All lines in the data that hold the word "gstin" need copying.

Dataset entries:
┌──

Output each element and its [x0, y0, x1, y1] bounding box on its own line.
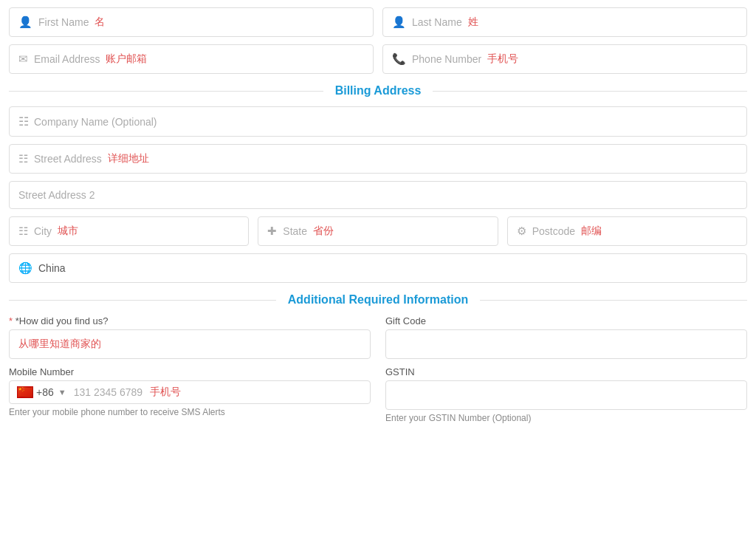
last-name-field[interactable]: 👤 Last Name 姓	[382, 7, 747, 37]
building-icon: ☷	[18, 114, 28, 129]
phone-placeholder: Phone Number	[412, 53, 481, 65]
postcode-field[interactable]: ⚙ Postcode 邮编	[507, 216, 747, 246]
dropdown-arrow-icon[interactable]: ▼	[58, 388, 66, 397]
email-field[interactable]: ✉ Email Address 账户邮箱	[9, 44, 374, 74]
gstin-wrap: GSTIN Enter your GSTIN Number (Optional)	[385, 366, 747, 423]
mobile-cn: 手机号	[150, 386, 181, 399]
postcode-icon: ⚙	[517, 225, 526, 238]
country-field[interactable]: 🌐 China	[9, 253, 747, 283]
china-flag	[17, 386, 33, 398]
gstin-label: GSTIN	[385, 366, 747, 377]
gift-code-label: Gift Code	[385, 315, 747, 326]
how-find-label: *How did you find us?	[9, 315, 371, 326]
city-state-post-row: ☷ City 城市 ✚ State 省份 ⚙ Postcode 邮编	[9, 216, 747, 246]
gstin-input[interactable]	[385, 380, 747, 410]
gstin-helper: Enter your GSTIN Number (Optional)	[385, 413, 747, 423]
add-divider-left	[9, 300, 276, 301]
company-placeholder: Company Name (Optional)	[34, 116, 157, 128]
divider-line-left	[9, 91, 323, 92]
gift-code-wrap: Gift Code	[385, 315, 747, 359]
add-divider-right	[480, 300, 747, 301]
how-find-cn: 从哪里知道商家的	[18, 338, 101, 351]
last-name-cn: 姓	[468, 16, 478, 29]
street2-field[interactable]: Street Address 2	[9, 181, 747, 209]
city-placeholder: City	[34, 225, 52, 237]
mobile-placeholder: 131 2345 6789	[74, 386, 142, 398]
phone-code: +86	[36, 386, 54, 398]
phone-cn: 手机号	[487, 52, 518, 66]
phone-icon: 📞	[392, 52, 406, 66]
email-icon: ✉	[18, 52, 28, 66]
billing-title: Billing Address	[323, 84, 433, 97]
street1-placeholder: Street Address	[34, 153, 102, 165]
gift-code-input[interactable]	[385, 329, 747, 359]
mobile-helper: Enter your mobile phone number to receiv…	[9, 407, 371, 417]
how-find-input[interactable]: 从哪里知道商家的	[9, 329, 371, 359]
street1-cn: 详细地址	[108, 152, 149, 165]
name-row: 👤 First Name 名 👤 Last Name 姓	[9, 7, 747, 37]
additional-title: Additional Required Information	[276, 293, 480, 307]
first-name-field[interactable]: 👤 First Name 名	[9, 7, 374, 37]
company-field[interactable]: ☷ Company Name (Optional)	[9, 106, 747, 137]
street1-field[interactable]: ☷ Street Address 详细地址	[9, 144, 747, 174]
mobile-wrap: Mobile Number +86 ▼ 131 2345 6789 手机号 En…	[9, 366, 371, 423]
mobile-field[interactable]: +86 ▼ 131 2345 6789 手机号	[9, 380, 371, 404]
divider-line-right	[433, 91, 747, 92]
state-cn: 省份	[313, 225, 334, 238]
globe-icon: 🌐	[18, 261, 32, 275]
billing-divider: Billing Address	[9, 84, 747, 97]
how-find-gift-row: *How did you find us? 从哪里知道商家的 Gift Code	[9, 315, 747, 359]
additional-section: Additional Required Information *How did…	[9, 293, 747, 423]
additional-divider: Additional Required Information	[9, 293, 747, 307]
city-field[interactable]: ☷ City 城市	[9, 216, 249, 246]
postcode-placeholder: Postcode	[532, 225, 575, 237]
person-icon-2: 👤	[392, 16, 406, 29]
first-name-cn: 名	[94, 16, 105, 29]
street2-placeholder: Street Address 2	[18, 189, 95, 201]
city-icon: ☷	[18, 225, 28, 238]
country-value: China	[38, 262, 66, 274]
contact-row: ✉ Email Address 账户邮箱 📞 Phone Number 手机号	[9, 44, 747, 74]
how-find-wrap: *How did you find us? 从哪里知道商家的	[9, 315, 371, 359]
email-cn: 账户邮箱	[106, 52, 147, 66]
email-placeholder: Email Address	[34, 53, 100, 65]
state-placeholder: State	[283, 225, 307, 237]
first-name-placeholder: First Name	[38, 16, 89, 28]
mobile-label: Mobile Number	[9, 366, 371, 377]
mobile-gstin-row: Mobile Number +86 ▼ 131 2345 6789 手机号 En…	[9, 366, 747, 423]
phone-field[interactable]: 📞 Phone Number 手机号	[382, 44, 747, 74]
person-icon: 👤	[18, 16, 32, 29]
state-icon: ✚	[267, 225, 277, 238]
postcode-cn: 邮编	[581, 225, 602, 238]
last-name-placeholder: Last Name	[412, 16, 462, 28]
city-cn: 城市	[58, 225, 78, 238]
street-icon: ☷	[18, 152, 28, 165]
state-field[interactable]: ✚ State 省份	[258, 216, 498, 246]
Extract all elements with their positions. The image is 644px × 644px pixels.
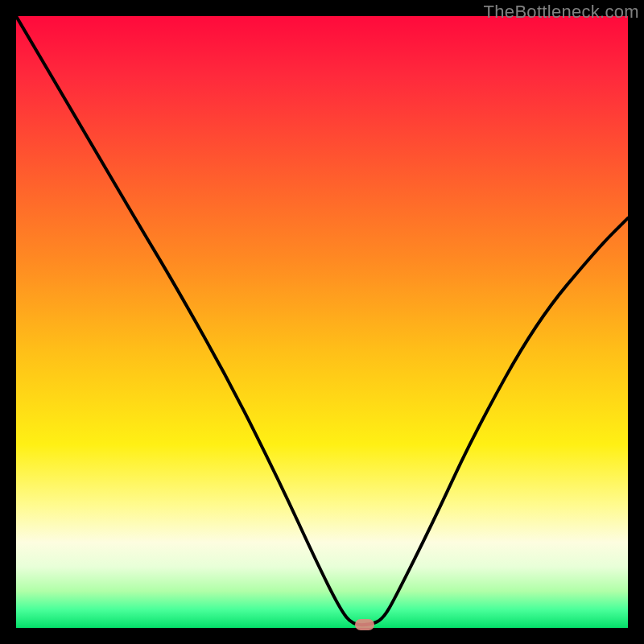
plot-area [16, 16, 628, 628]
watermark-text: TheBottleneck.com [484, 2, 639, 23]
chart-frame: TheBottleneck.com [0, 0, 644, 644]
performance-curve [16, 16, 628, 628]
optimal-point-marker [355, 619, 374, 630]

└──

→ **Answer below**:
gstin-wrap: GSTIN Enter your GSTIN Number (Optional)	[385, 366, 747, 423]
gstin-label: GSTIN	[385, 366, 747, 377]
gstin-input[interactable]	[385, 380, 747, 410]
gstin-helper: Enter your GSTIN Number (Optional)	[385, 413, 747, 423]
mobile-gstin-row: Mobile Number +86 ▼ 131 2345 6789 手机号 En…	[9, 366, 747, 423]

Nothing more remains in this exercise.